### EXERCISE DETAILS
All the lines below should be set down exactly, with no picture carried into the copy.

--------

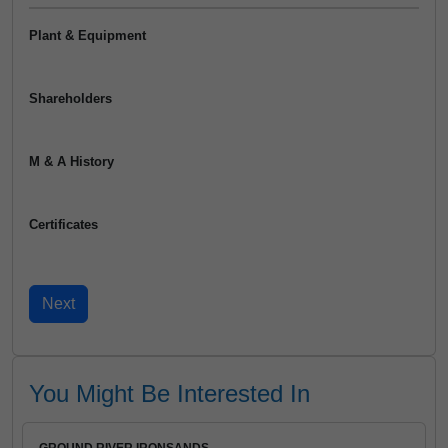
Plant & Equipment
Shareholders
M & A History
Certificates
You Might Be Interested In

--------

### PROBLEM SOLUTION
Plant & Equipment
Shareholders
M & A History
Certificates
You Might Be Interested In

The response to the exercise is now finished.